What you are asked to do >> If a line in the records below contains "toggle", copy that line.

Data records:

==========

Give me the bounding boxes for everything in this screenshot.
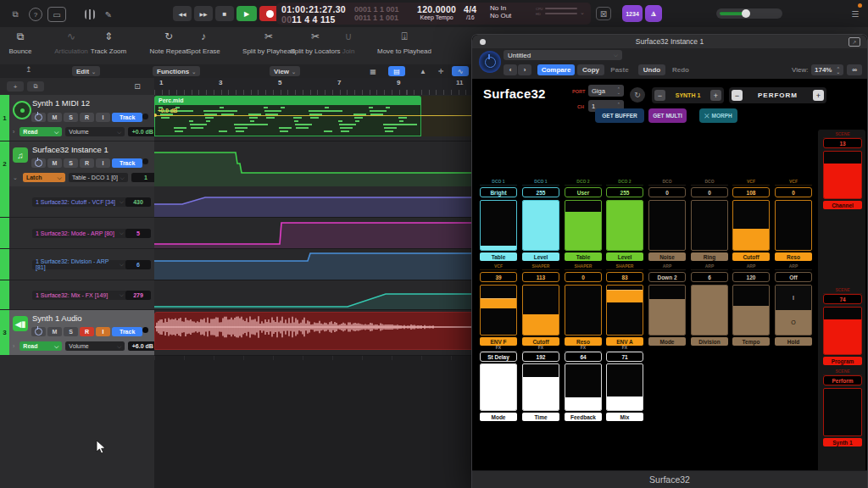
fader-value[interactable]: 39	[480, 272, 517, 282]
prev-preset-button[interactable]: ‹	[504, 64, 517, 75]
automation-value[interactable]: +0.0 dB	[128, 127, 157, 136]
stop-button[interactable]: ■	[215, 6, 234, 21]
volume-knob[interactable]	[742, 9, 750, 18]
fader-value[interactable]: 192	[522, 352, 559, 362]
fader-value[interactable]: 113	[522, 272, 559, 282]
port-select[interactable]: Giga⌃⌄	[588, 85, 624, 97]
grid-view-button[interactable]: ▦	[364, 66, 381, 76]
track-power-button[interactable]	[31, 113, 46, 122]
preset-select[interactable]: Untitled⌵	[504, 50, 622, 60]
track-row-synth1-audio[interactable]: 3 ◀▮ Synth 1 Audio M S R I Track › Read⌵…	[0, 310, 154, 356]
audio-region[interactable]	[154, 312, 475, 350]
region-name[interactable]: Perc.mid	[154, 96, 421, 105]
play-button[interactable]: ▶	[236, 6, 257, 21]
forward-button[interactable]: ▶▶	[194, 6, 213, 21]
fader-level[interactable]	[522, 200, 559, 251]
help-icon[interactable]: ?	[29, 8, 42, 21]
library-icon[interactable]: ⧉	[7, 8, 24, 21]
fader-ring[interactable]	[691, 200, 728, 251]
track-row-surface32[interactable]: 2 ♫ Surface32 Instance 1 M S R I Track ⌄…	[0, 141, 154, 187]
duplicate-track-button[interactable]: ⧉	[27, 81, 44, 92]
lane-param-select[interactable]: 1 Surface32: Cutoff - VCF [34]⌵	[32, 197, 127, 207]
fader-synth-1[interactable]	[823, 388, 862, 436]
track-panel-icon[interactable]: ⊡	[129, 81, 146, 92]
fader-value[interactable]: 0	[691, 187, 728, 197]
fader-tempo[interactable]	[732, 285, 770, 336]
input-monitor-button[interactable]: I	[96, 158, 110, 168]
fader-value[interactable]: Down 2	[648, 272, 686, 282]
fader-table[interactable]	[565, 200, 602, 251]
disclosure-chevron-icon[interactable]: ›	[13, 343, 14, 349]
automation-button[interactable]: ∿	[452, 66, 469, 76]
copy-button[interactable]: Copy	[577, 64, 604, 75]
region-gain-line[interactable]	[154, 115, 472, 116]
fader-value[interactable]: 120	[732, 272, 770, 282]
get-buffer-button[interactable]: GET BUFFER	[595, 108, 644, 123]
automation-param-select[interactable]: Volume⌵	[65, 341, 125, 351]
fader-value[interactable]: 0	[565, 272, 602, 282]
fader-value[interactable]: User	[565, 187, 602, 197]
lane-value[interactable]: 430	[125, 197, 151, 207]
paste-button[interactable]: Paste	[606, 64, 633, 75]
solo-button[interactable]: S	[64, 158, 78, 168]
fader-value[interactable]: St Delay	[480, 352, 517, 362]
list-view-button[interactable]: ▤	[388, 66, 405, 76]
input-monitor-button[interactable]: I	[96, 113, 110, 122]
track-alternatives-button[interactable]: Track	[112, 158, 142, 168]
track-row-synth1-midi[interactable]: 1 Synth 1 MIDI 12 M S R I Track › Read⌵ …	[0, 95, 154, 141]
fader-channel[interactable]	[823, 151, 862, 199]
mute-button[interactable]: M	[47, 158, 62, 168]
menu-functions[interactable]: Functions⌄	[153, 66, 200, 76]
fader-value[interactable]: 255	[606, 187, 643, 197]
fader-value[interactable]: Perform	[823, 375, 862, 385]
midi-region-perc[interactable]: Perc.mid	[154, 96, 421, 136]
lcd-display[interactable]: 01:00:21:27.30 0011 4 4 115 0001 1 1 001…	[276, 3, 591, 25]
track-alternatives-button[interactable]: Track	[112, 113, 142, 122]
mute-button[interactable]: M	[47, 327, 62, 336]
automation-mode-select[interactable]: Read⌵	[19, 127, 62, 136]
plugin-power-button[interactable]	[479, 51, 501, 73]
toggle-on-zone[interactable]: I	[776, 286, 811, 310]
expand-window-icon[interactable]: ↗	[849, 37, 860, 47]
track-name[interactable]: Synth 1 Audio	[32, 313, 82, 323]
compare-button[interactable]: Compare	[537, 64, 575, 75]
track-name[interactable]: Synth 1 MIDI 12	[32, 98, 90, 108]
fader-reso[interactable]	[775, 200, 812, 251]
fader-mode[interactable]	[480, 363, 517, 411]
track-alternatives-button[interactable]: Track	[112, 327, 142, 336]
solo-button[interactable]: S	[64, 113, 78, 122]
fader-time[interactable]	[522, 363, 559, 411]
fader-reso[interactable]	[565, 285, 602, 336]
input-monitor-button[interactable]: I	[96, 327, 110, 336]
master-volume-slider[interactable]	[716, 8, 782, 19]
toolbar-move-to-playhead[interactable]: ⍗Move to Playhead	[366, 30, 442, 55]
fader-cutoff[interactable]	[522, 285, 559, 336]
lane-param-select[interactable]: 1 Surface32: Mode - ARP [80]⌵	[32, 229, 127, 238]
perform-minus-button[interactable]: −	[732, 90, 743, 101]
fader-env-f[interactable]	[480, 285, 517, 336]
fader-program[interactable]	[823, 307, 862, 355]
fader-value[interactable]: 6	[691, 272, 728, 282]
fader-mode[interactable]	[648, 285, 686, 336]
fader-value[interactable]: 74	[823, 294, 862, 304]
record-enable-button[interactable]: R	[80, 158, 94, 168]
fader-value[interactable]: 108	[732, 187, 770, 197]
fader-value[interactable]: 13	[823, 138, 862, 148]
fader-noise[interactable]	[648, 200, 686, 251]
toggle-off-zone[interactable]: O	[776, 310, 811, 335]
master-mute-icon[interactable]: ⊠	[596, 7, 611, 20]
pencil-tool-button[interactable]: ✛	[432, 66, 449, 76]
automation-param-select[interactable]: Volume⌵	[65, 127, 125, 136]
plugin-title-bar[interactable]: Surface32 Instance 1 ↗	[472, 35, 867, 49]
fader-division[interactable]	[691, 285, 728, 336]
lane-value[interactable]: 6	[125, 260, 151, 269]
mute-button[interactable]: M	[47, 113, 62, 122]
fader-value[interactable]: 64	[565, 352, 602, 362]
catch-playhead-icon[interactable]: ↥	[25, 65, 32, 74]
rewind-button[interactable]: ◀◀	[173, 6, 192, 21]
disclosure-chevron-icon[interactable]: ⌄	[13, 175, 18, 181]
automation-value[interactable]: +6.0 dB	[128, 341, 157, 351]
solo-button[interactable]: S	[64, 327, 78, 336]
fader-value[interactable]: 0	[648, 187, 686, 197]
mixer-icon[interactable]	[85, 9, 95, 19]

==========

Exercise answer >>
toggle-on-zone[interactable]: I	[776, 286, 811, 310]
toggle-off-zone[interactable]: O	[776, 310, 811, 335]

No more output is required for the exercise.